The war to end all Endwars.
The era of hands-free headsets has given everyone an alibi for talking to him- or herself. If someone catches you muttering aloud your caffeine-fueled machinations for world domination, you can now give them a smile, touch your hand to your ear to feign adjusting your headset, and go about your business. You’re not crazy, you’re just “talking on the phone”.
[image1]As a voice-controlled real-time strategy game, Tom Clancy’s Endwar gives us yet another excuse for indulging our headset-justified craziness. Over the last week, my neighbors have been listening to me say choice phrases like, “Unit 2 Move to Zulu”. And when my units get uncooperative, the folks next door have heard me shout memorable lines like, “Goddammit!, Unit 4, Move to Fucking Alpha before I WMD Your Ass!” Prior to the days when we could talk to our cars and our vacuum cleaners, the neighbors would have assumed I had a strange predilection for referring to my children by unit numbers, and for referring to their beds by Greek letters and African tribes. Thankfully, these days no one bats an eyelash.
Using voice control gives Endwar an interesting edge over just about every other console-based RTS. The genre has long suffered from its dependence on the hundreds of possible keys and key combinations available only on PCs, and the few successful console RTSs have found innovative ways to consolidate complex command systems.
While Endwar’s voice commands do overcome the inherent limitations of console controllers, many other standard features of the genre have been eliminated in order to make the command system more streamlined. There are relatively few vehicle types, very few pieces of infrastructure to manage, very few commands, and very little strategy. Your vehicles do much of the decision making on their own—often unwisely—and movement relies much more on A.I. path-finding than on your own placement strategy. Yes, it’s simple, but it’s also far too much out of your direct control.
While the voice control system is simple and effective, I quickly discovered that it was even simpler and more effective to use the game’s one-button control scheme. If you select a unit and point at a destination, it moves there. If you select a unit and point at an enemy, it attacks that enemy. If you select a foot unit and point at cover, it takes cover. Once I realized this was essentially a one-button game, I tossed the voice system aside as an utterly useless novelty.
[image2]Moreover, once you begin using the SitRep screen—an overview map of the entire battlefield and units—you realize that the default unit POV screen is also totally useless. While you only have access to SitRep when there’s a command vehicle on screen, you’ll have one available often enough that the main game screen proves more trouble than it’s worth. But to Endwar’s credit, the game is surprisingly fun, engaging, and simple when played from the SitRep screen.
Each battle—whether on- or offline—is very small in scope and short in length. Few battles last longer than 30 minutes, and many are much shorter. You’ll find none of the 2-3 hour epic battles that characterize many of the best games in the genre. While Endwar speeds up the genre and makes battles much more manageable, you’ll never feel very invested or connected to any particular skirmish or to your faction.
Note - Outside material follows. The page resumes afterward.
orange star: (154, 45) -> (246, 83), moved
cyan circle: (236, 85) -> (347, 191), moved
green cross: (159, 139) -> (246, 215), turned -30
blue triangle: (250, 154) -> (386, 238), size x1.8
Personal investment is a crucial element of the RTS genre, but you won’t experience much of it here. The few lead characters associated with each faction—Soviet, European, or American—are little more than talking heads with no more depth or motivation than “Let’s get ‘em!” The story is a basic World War III scenario: an orbiting US military station is shot down during launch, and the world—the Northern Hemisphere at least—is plunged into war.
The online Theater of War mode is built around a promising premise. You join the war as it’s unfolding in a persistent environment. You take part in an ongoing large-scale war by fighting one small battle against another player. Each round lasts a day, and territories are won or lost based on what happened during that round. The maps change dynamically as the war unfolds based on that day’s skirmishes.
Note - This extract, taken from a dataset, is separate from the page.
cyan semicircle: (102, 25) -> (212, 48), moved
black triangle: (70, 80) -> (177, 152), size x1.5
[image3]However, as with the single-player game, there’s little personal investment in the persistent world. You don’t ever feel like you’re part of a larger war because you’re almost totally disconnected from the other players in your faction. You can also change factions any time, making the idea of contributing to an ongoing war effort utterly meaningless. True, you lose your units’ experience and rank when you switch factions, but since your rank and experience affects who and how you fight, you lose very little by switching factions. There’s no sense of investment and, thus, no sense of commitment.
Graphically, the game is not at all up to current standards. The default POV screen demonstrates Endwar’s unimpressive visual presentation with drab texture work and a spotty framerate, but since you’ll likely spend as much of the game as possible in the easier-to-use SitRep screen, those visual shortcomings don’t really matter. There isn’t much to see in this game, and Endwar’s earliest environments are every bit as dull as those in its later levels.
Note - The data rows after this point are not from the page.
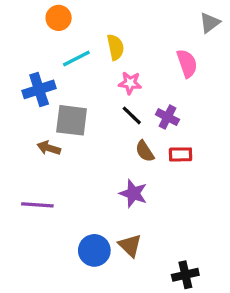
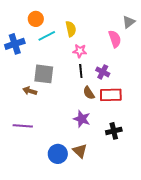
orange circle: (59, 18) -> (36, 19), moved
gray triangle: (210, 23) -> (129, 22), moved
blue cross: (39, 89) -> (15, 44), moved
black line: (132, 115) -> (81, 71), turned 40
red rectangle: (180, 154) -> (111, 95), size x1.5
black cross: (185, 275) -> (114, 131), moved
The core rock-paper-scissors unit mechanic is similar to some RTS greats, but the game tries so hard to simplify gameplay at every turn that it ends up shaving off too much of what makes RTS games so fun to play in the first place. You’ll feel very little attachment to your units or faction, and even the game’s promising online play doesn’t give you anything to care deeply about. The voice control system works, but since it’s easier to play without it, the impressive voice recognition technology ends up seeming little better than a briefly fun toy.
But if you still feel like expressing your inner paranoid schizophrenic, fire up Endwar, hook up your headset, turn the mic off, and rant away.